# Scania Failure Model - Data Cleaning & Preprocessing Pipeline

## 0. Imports and configuration 
Importing necessary libraries for data manipulation and pipelines.

In [105]:
import sys
import os
import pandas as pd

In [106]:
from src.data.preprocess import (
    load_aps_data, 
    encode_target, 
    get_cols_with_missing_threshold, 
    get_imputation_pipeline,
    get_scaling_pipeline,
    check_split_integrity
)
from src.feature_engineering import (
    drop_high_correlated_features, 
    drop_low_variance_features
)

# Relative paths of datasets
TRAIN_PATH = 'data/raw/aps_failure_training_set.csv'
TEST_PATH = 'data/raw/aps_failure_test_set.csv'

## 1. Data Loading and Manipulation

In [107]:
# Load datasets
df_train = load_aps_data(TRAIN_PATH)
df_test = load_aps_data(TEST_PATH)

# Define target value and seperate features (X) from target (Y) 
target_col = 'class'

X_train_raw = df_train.drop(columns=[target_col])
y_train_raw = df_train[target_col]

X_test_raw = df_test.drop(columns=[target_col])
y_test_raw = df_test[target_col]

# Verify raw data dimensions
print(f"Wymiary surowe Train: {X_train_raw.shape}")
print(f"Wymiary surowe Test:  {X_test_raw.shape}")

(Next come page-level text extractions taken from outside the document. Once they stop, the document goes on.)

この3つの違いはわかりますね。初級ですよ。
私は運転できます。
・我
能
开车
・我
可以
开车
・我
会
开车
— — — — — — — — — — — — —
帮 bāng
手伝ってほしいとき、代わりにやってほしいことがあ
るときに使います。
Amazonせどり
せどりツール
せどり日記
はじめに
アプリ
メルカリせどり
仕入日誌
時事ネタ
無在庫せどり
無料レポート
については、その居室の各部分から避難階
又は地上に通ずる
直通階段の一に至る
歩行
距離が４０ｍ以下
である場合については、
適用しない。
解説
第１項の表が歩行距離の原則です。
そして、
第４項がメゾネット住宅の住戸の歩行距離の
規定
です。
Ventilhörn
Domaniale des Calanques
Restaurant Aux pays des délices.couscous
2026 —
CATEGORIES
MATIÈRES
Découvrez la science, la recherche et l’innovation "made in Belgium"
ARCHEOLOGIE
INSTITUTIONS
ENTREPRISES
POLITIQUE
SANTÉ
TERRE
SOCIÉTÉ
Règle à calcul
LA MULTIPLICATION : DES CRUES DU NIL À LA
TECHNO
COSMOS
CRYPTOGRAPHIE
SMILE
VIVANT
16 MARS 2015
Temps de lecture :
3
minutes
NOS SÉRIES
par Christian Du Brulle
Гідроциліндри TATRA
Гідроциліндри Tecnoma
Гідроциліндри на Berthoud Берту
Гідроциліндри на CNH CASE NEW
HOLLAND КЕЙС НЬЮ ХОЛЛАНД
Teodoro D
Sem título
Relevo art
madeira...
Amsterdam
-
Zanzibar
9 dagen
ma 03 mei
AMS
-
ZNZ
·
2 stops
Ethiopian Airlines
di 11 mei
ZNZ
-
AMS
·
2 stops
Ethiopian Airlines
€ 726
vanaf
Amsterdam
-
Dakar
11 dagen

Wymiary surowe Train: (60000, 170)
Wymiary surowe Test:  (16000, 170)


In [108]:
# Mapping the text 'neg'/'pos' to 0/1
y_train = encode_target(y_train_raw)
y_test = encode_target(y_test_raw)

# Print info
print("Target zakodowany (0/1).")
print(y_train.value_counts())

Target zakodowany (0/1).
class
0    59000
1     1000
Name: count, dtype: int64


# 2. Handling missing values 
Dropping columns with more than 50% of missing values, imputating values using median strategy.

In [109]:
# Decide which columns to drop from training dataset
cols_to_drop = get_cols_with_missing_threshold(X_train_raw, threshold=0.5)

# Print info
print(f"Liczba kolumn do usunięcia (>50% NaN): {len(cols_to_drop)}")
print(f"Przykładowe usuwane kolumny: {cols_to_drop[:10]}")

# Drop columns from training dataset
X_train_dropped = X_train_raw.drop(columns=cols_to_drop)
# The model should have the same inputs, so the columns from test dataset must also be dropped. 
X_test_dropped = X_test_raw.drop(columns=cols_to_drop)

print(f"Wymiary po usunięciu kolumn: {X_train_dropped.shape}")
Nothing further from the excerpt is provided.